Levinas enseigne les voies d’une « difficile liberté » ou d’une liberté affranchie de tout arbitraire car orientée par une hétéronomie infiniment exigeante. L’obéissance à la loi d’un Autre, argumente — t-il, ne signifie pas servitude dès lors que cette loi ne vise pas à soumettre à la tyrannie d’un maître mais à briser le caractère définitif du moi et à lui révéler le chemin des obligations qui introduisent l’humain dans l’être.96
En fait, la philosophie de Levinas, comme celle de Kant et de Heidegger, est une prise de conscience de la finitude humaine. Seulement cette finitude, selon Levinas, ne signifie pas tout simplement l’impossibilité de connaître les choses en soi. Elle n’est non plus l’être-pour-la-mort97 de Heidegger. En insistant sur le thème du visage, Levinas veut tirer notre attention sur la nécessité de méditer sur la mort. Il ne s’agit pas de dire tout simplement que l’homme est un être pour la mort mais de faire de la mort le fondement de la moralité, de l’humanité même de l’homme et de sa responsabilité pour l’autre homme. Car, la conscience d’être un « étranger sur la terre » nous oblige, selon l’expression de Catherine Chalier, « d’apprendre à vivre sur la terre conformément à des préceptes qui ne sont pas issus de la terre », elle nous enseigne « comment séjourner sur la terre sans s’en croire propriétaire et comment la faire fructifier sans l’adorer et sans porter atteinte à celui qui y vit avec nous ».98
8. Conclusion
Nous avons commencé notre réflexion par Heidegger. Sa pensée mérite d’être prise en considération par ce qu’elle est une réduction de la vie humaine à l’il y a, c’est-à-dire une existence anonyme, impersonnelle, générique, égale pour tout le monde. Et, comme telle, elle est une neutralité inhumaine, un excès d’être qui étouffe, un ontologisme : elle pose les bases du totalitarisme. C’est pour cela que dans De l’existence à l’existant, Levinas signale l’urgence de sortir d’une telle pensée :
Si au début, nos réflexions s’inspirent dans une large mesure — pour la notion de l’ontologie et de la relation que l’homme entretient avec l’être — de la philosophie de Martin Heidegger, elle sont (maintenant) commandées par un besoin profond de quitter le climat de cette philosophie.99
Comment Levinas sort-il de la pensée de Heidegger ? Nous avons montré dans le deuxième point de notre réflexion que c’est le langage que Levinas oppose à Heidegger. C’est le langage qui déconstruit l’ontologie fondamentale de Heidegger. Levinas ne considère le langage ni comme un ensemble de signes verbaux, ni comme un échange d’information. Ce qui intéresse Levinas c’est l’essence de l’expression et du discours. Dans Totalité et infini, il précise que
l’essence originelle de l’expression et du discours ne réside pas dans l’information qu’ils fourniraient sur un monde intérieur et caché », (mais il réside dans) la droiture même du face à face.100
La condition du langage c’est donc l’existence des autres en dehors et indépendamment de moi : « la parole procède de la différence absolue »,101 « le langage est un rapport entre termes séparés ».102 C’est donc parce que le langage procède de la différence absolue qu’il plaide en faveur de la liberté, de l’intériorité, de la subjectivité, de la totale altérité de l’autre homme. Et, d’après Levinas, c’est cette altérité — l’existence des autres ou de l’absolument autre — qui est la condition de possibilité de la vérité, de l’universel, de la justice.

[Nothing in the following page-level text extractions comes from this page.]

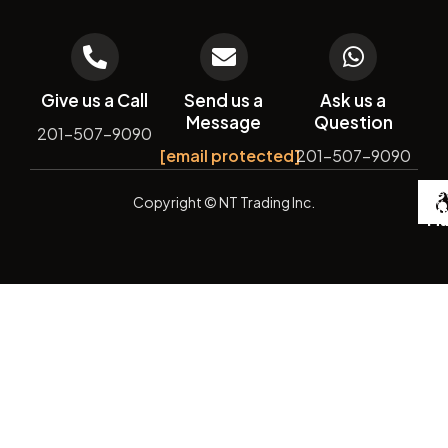
Give us a Call
Send us a
Ask us a
Message
Question
201-507-9090
[email protected]
201-507-9090
De
Copyright
© NT Trading Inc.
by
Si
Ma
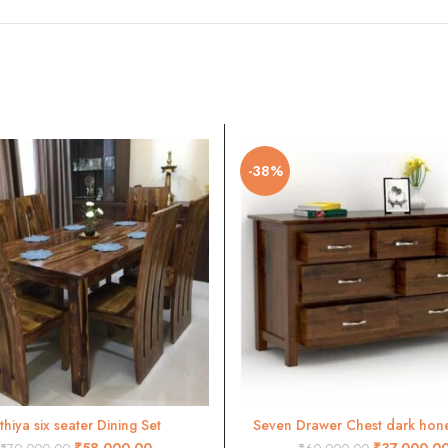
-38%
ithiya six seater Dining Set
Seven Drawer Chest dark honey
ADD TO CART
ADD TO CART
₹
58,000.00
₹
37,000.0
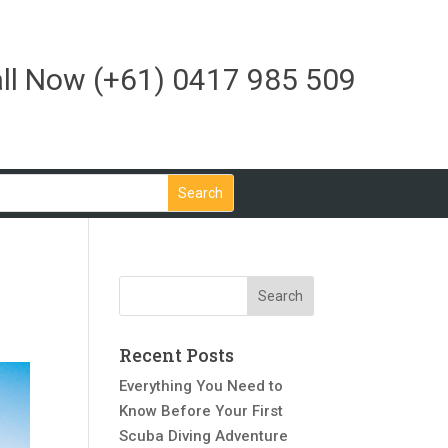
ll Now
(+61) 0417 985 509
Recent Posts
Everything You Need to
Know Before Your First
Scuba Diving Adventure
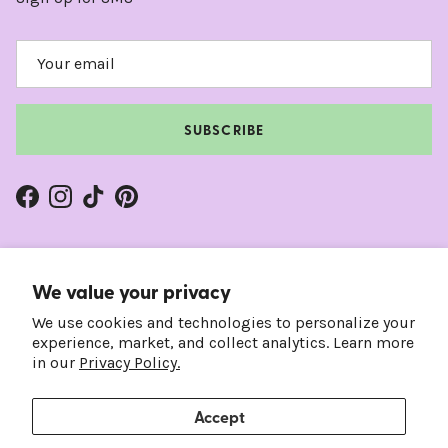
SUBSCRIBE
Facebook
Instagram
TikTok
Pinterest
We value your privacy
We use cookies and technologies to personalize your
experience, market, and collect analytics. Learn more
in our
Privacy Policy.
Accept
Country/Region
Language
United States (USD $)
English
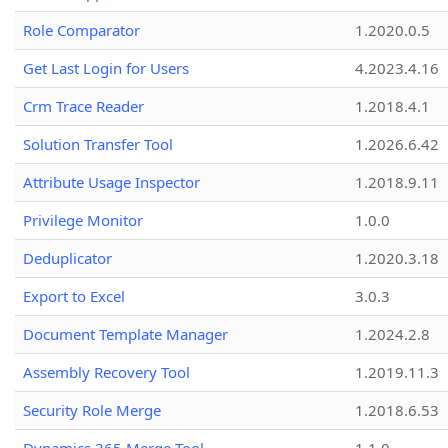
Role Comparator
1.2020.0.5
Get Last Login for Users
4.2023.4.16
Crm Trace Reader
1.2018.4.1
Solution Transfer Tool
1.2026.6.42
Attribute Usage Inspector
1.2018.9.11
Privilege Monitor
1.0.0
Deduplicator
1.2020.3.18
Export to Excel
3.0.3
Document Template Manager
1.2024.2.8
Assembly Recovery Tool
1.2019.11.3
Security Role Merge
1.2018.6.53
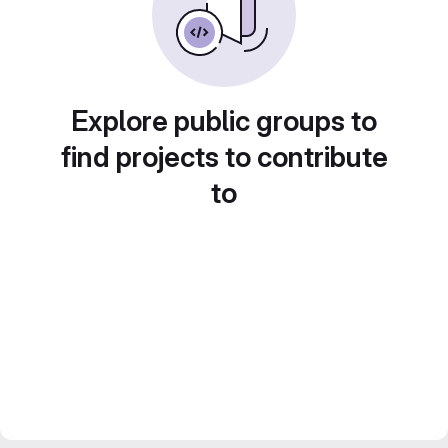
Explore public groups to
find projects to contribute
to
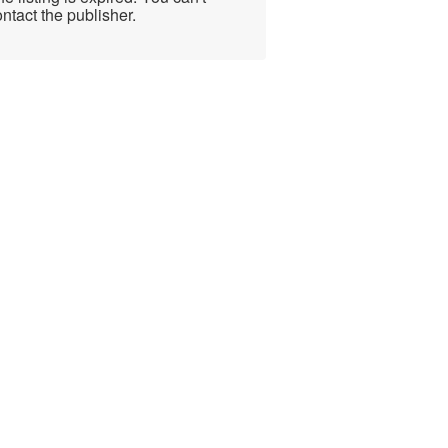
ntact the publisher.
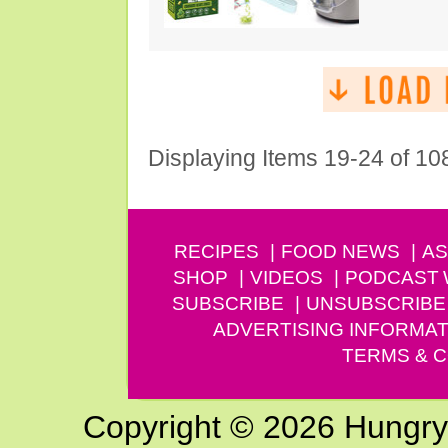
Displaying Items 19-24 of 10
RECIPES
FOOD NEWS
AS
SHOP
VIDEOS
PODCAST
SUBSCRIBE
UNSUBSCRIBE
ADVERTISING INFORMAT
TERMS & C
Copyright © 2026 Hungry G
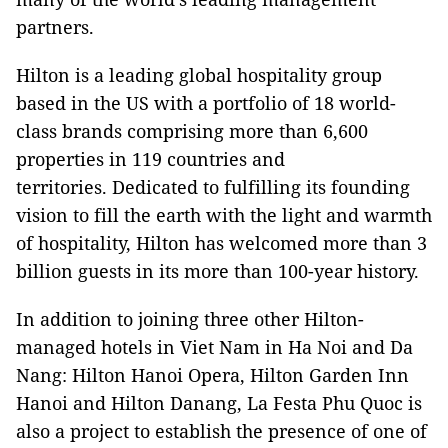
partners.
Hilton is a leading global hospitality group
based in the US with a portfolio of 18 world-
class brands comprising more than 6,600
properties in 119 countries and
territories. Dedicated to fulfilling its founding
vision to fill the earth with the light and warmth
of hospitality, Hilton has welcomed more than 3
billion guests in its more than 100-year history.
In addition to joining three other Hilton-
managed hotels in Viet Nam in Ha Noi and Da
Nang: Hilton Hanoi Opera, Hilton Garden Inn
Hanoi and Hilton Danang, La Festa Phu Quoc is
also a project to establish the presence of one of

En fait, Levinas relève un paradoxe dans la pensée européenne. « La pensée européenne a toujours combattu comme sceptique, l’idée de l’homme mesure de toutes choses ».103 En d’autres termes, elle a toujours considéré la vérité ou la rationalité comme l’universel. Mais en même temps, c’est ici le paradoxe, elle souffre depuis ses origine d’une allergie à l’altérité. Sans altérité, sans une pluralité des interlocuteurs, selon Levinas, on ne peut avoir l’universel, le rationnel. La pensée n’est donc pas un monologue ou une dialectique solipsiste de la conscience : penser c’est être enseigné.104
C’est donc le langage, parce qu’il procède de la différence absolue, parce qu’il signifie existence d’une pluralité d’interlocuteur, qui instaure la raison. En d’autres termes, la raison — l’humain — commence avec la mise en question du Moi — la déconstruction de l’animal rationnel d’Aristote et du Je pense de Descartes — la reconnaissance que le monde ne m’est pas donné et que ma relation avec le monde passe par la relation avec les autres. C’est avec cette mise en question du Moi, qui n’est pas une conscience de la mise en question,105 mais qui se réalise concrètement dans la rencontre avec le visage de l’autre homme, que commence la pensée ou la raison. C’est donc l’éthique qui est la philosophie première. Car, l’éthique chez Levinas ne signifie rien d’autre que la mise en question du Moi : « On appelle cette mise en question de ma spontanéité par la présence d’Autrui, éthique ».106
« Éthique », chez Levinas, écrit Jacques Rolland dans la préface à Éthique comme philosophie première,107 « est un terme bien précis, qu’il faut soigneusement se garder de confondre avec morale ».108 « Levinas ne veut pas nous proposer des lois ou des règles morales, il ne veut pas déterminer une morale mais l’essence du rapport éthique en général ».109 Ce qui intéresse à Levinas c’est l’essence de la relation éthique. Reprenant l’expression de Jacques Derrida, nous pouvons dire que Levinas fait l’éthique de l’éthique :
L’éthique, au sens de Levinas, est une éthique sans loi, sans concept, qui ne garde sa pureté non-violente qu’avant sa détermination en concepts et lois […]. N’oublions pas que Levinas ne veut pas nous proposer des lois ou des règles morales, il ne veut pas déterminer une morale mais l’essence du rapport éthique en général […], il s’agit d’une Éthique de l’Éthique.110
L’éthique qui a valu à Levinas sa rénommé, est essentiellement la mise en question du Moi, l’interruption de la corrélation. Ainsi, la mise en question du Moi est essentiellement la mise en question de la corrélation, la mise en question de ma joyeuse possession du monde. Devant l’extrême exposition de l’autre à la mort, ma prétention à posséder le monde se trouve injustifiée. Ainsi, la mise en question du Moi ou éthique est essentiellement l’« avoir à répondre de son droit d’être, non pas par référence à l’abstraction de quelque loi anonyme, de quelque entité juridique, mais dans la crainte pour autrui ».111 L’éthique est l’avoir à répondre de son droit d’être non pas devant une loi universelle, mais devant un visage. L’éthique est donc essentiellement la mise du moi à la place de l’autre, de la veuve, de l’orphelin, de l’étranger, c’est-à-dire la proximité, la responsabilité pour l’autre.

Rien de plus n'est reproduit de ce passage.